*Material for this exercise*:
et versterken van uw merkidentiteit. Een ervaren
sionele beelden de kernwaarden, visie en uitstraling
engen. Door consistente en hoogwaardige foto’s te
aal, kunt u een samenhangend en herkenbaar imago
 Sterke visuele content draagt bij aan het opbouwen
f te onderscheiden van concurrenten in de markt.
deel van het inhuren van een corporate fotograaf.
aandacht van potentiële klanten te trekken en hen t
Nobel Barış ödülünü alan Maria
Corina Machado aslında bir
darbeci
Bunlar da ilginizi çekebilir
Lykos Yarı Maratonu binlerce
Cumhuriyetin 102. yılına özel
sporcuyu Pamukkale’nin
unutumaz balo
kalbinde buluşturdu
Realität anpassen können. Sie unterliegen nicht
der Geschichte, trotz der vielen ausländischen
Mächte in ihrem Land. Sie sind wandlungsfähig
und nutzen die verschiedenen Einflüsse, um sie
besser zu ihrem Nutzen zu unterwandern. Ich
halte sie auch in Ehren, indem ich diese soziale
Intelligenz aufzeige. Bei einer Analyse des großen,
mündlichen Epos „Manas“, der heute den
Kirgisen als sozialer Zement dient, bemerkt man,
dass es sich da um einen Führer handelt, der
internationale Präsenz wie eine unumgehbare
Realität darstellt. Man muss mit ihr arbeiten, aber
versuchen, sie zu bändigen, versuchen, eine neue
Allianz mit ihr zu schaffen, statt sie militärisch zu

...

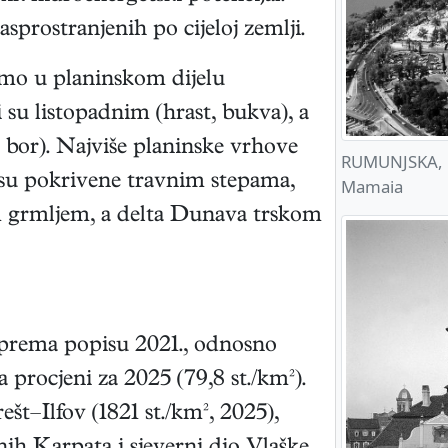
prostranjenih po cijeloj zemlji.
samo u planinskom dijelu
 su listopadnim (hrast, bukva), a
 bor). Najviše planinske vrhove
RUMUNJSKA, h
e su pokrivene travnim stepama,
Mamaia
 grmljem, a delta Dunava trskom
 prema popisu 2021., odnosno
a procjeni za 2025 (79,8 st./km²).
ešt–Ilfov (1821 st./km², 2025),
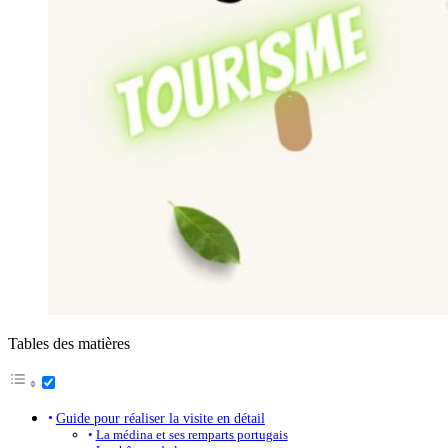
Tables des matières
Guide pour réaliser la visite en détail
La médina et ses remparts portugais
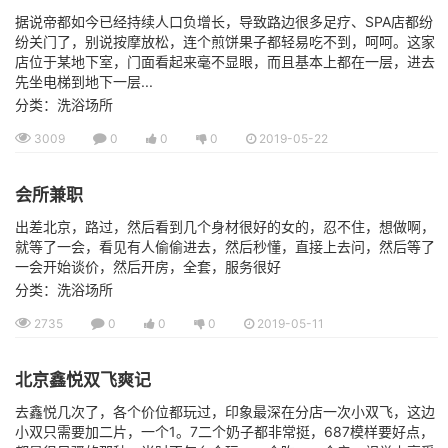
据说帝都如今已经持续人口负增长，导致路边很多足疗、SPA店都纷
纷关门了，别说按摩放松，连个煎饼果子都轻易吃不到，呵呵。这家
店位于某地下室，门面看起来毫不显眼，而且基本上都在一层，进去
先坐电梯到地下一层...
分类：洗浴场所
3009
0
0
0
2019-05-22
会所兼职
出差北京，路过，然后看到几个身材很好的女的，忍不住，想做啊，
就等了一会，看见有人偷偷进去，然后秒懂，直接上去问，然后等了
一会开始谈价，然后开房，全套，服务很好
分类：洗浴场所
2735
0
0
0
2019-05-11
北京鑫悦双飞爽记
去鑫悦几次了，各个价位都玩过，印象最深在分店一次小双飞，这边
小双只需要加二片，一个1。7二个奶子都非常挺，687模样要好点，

*What is required*: Restate word for word the entries above, starting at the line with "et versterken van" and ending at the line with "Realität anpassen können.", inclusive, and no others.

*Solution*:
et versterken van uw merkidentiteit. Een ervaren
sionele beelden de kernwaarden, visie en uitstraling
engen. Door consistente en hoogwaardige foto’s te
aal, kunt u een samenhangend en herkenbaar imago
 Sterke visuele content draagt bij aan het opbouwen
f te onderscheiden van concurrenten in de markt.
deel van het inhuren van een corporate fotograaf.
aandacht van potentiële klanten te trekken en hen t
Nobel Barış ödülünü alan Maria
Corina Machado aslında bir
darbeci
Bunlar da ilginizi çekebilir
Lykos Yarı Maratonu binlerce
Cumhuriyetin 102. yılına özel
sporcuyu Pamukkale’nin
unutumaz balo
kalbinde buluşturdu
Realität anpassen können. Sie unterliegen nicht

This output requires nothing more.